=== Section Start ===

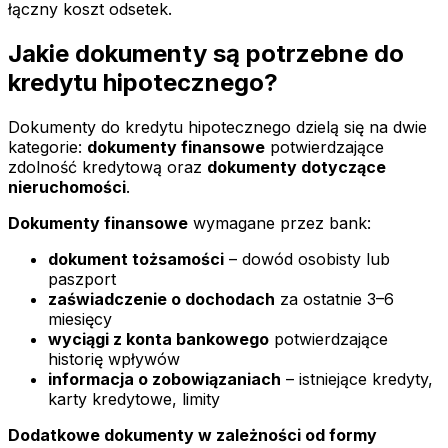
łączny koszt odsetek.
Jakie dokumenty są potrzebne do
kredytu hipotecznego?
Dokumenty do kredytu hipotecznego dzielą się na dwie
kategorie:
dokumenty finansowe
potwierdzające
zdolność kredytową oraz
dokumenty dotyczące
nieruchomości
.
Dokumenty finansowe
wymagane przez bank:
dokument tożsamości
– dowód osobisty lub
paszport
zaświadczenie o dochodach
za ostatnie 3–6
miesięcy
wyciągi z konta bankowego
potwierdzające
historię wpływów
informacja o zobowiązaniach
– istniejące kredyty,
karty kredytowe, limity
Dodatkowe dokumenty w zależności od formy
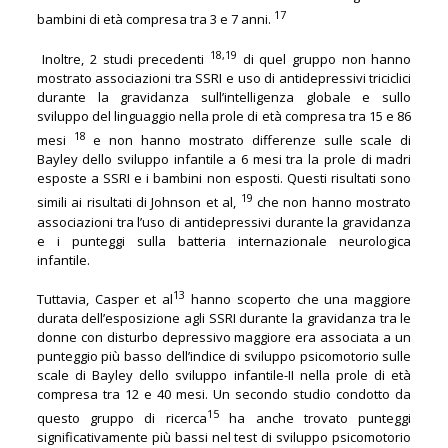
17
bambini di età compresa tra 3 e 7 anni.
18,19
Inoltre, 2 studi precedenti
di quel gruppo non hanno
mostrato associazioni tra SSRI e uso di antidepressivi triciclici
durante la gravidanza sull’intelligenza globale e sullo
sviluppo del linguaggio nella prole di età compresa tra 15 e 86
18
mesi
e non hanno mostrato differenze sulle scale di
Bayley dello sviluppo infantile a 6 mesi tra la prole di madri
esposte a SSRI e i bambini non esposti. Questi risultati sono
19
simili ai risultati di Johnson et al,
che non hanno mostrato
associazioni tra l’uso di antidepressivi durante la gravidanza
e i punteggi sulla batteria internazionale neurologica
infantile.
13
Tuttavia, Casper et al
hanno scoperto che una maggiore
durata dell’esposizione agli SSRI durante la gravidanza tra le
donne con disturbo depressivo maggiore era associata a un
punteggio più basso dell’indice di sviluppo psicomotorio sulle
scale di Bayley dello sviluppo infantile-II nella prole di età
compresa tra 12 e 40 mesi. Un secondo studio condotto da
15
questo gruppo di ricerca
ha anche trovato punteggi
significativamente più bassi nel test di sviluppo psicomotorio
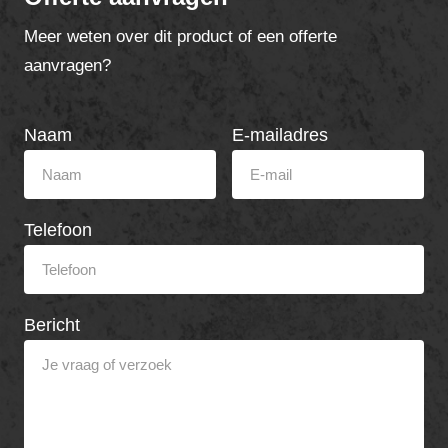
Meer weten over dit product of een offerte
aanvragen?
Naam
E-mailadres
Telefoon
Bericht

=== Section End ===

• _Task objective_:
Skip the pictures. Please copy exactly the lines from the one with "significativamente più bassi" through the final line of the material above, both ends included.

• _Reply to the exercise_:
significativamente più bassi nel test di sviluppo psicomotorio
Meer weten over dit product of een offerte
aanvragen?
Naam
E-mailadres
Telefoon
Bericht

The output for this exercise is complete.